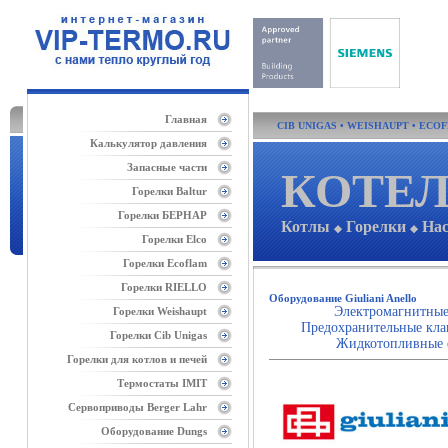
Главная
CIB UNIGAS
•
WEISHAUPT
•
ECO
Калькулятор давления
Запасные части
КОТЕЛ
Горелки Baltur
Горелки БЕРНАР
Котлы
Горелки
На
◆
◆
Горелки Elco
Горелки Ecoflam
Горелки RIELLO
Оборудование Giuliani Anello
Электромагнитные 
Горелки Weishaupt
Предохранительные клап
Горелки Cib Unigas
Жидкотопливные 
Горелки для котлов и печей
Термостаты IMIT
Сервоприводы Berger Lahr
Оборудование Dungs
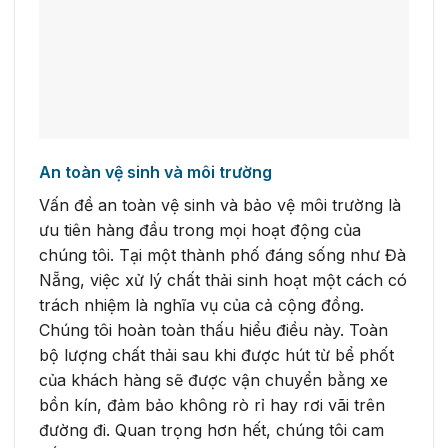
An toàn vệ sinh và môi trường
Vấn đề an toàn vệ sinh và bảo vệ môi trường là
ưu tiên hàng đầu trong mọi hoạt động của
chúng tôi. Tại một thành phố đáng sống như Đà
Nẵng, việc xử lý chất thải sinh hoạt một cách có
trách nhiệm là nghĩa vụ của cả cộng đồng.
Chúng tôi hoàn toàn thấu hiểu điều này. Toàn
bộ lượng chất thải sau khi được hút từ bể phốt
của khách hàng sẽ được vận chuyển bằng xe
bồn kín, đảm bảo không rò rỉ hay rơi vãi trên
đường đi. Quan trọng hơn hết, chúng tôi cam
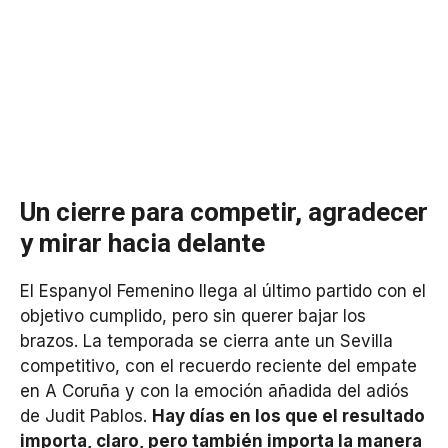
Un cierre para competir, agradecer
y mirar hacia delante
El Espanyol Femenino llega al último partido con el
objetivo cumplido, pero sin querer bajar los
brazos. La temporada se cierra ante un Sevilla
competitivo, con el recuerdo reciente del empate
en A Coruña y con la emoción añadida del adiós
de Judit Pablos.
Hay días en los que el resultado
importa, claro, pero también importa la manera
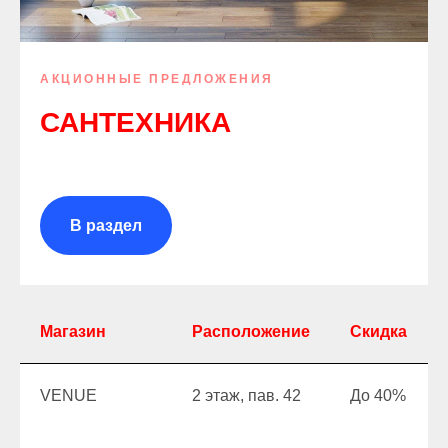
АКЦИОННЫЕ ПРЕДЛОЖЕНИЯ
САНТЕХНИКА
В раздел
Магазин
Расположение
Скидка
VENUE
2 этаж, пав. 42
До 40%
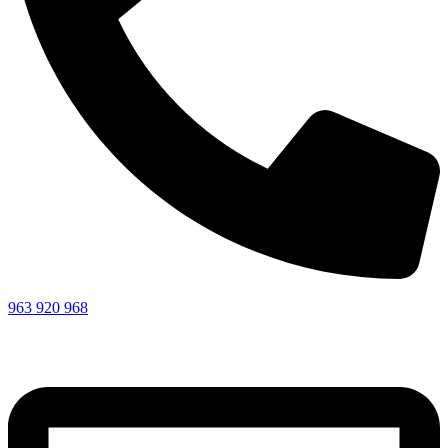
963 920 968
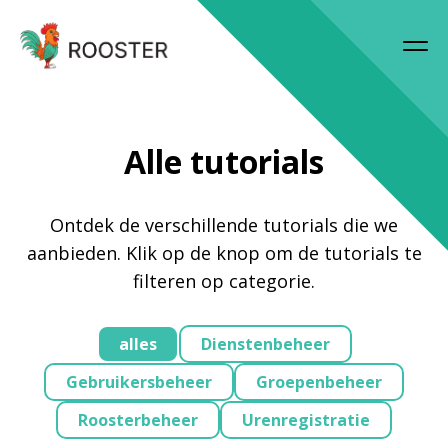
Alle tutorials
Ontdek de verschillende tutorials die we
aanbieden. Klik op de knop om de tutorials te
filteren op categorie.
alles
Dienstenbeheer
Gebruikersbeheer
Groepenbeheer
Roosterbeheer
Urenregistratie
-*-
> **TASK**:
In your copy of the records above, include no pictures and match every line exactly.

> **SOLUTION**:
Главная
CIB UNIGAS
•
WEISHAUPT
•
ECO
Калькулятор давления
Запасные части
КОТЕЛ
Горелки Baltur
Горелки БЕРНАР
Котлы
Горелки
На
◆
◆
Горелки Elco
Горелки Ecoflam
Горелки RIELLO
Оборудование Giuliani Anello
Электромагнитные 
Горелки Weishaupt
Предохранительные клап
Горелки Cib Unigas
Жидкотопливные 
Горелки для котлов и печей
Термостаты IMIT
Сервоприводы Berger Lahr
Оборудование Dungs
An toàn vệ sinh và môi trường
Vấn đề an toàn vệ sinh và bảo vệ môi trường là
ưu tiên hàng đầu trong mọi hoạt động của
chúng tôi. Tại một thành phố đáng sống như Đà
Nẵng, việc xử lý chất thải sinh hoạt một cách có
trách nhiệm là nghĩa vụ của cả cộng đồng.
Chúng tôi hoàn toàn thấu hiểu điều này. Toàn
bộ lượng chất thải sau khi được hút từ bể phốt
của khách hàng sẽ được vận chuyển bằng xe
bồn kín, đảm bảo không rò rỉ hay rơi vãi trên
đường đi. Quan trọng hơn hết, chúng tôi cam
Un cierre para competir, agradecer
y mirar hacia delante
El Espanyol Femenino llega al último partido con el
objetivo cumplido, pero sin querer bajar los
brazos. La temporada se cierra ante un Sevilla
competitivo, con el recuerdo reciente del empate
en A Coruña y con la emoción añadida del adiós
de Judit Pablos.
Hay días en los que el resultado
importa, claro, pero también importa la manera
АКЦИОННЫЕ ПРЕДЛОЖЕНИЯ
САНТЕХНИКА
В раздел
Магазин
Расположение
Скидка
VENUE
2 этаж, пав. 42
До 40%
963 920 968
Alle tutorials
Ontdek de verschillende tutorials die we
aanbieden. Klik op de knop om de tutorials te
filteren op categorie.
alles
Dienstenbeheer
Gebruikersbeheer
Groepenbeheer
Roosterbeheer
Urenregistratie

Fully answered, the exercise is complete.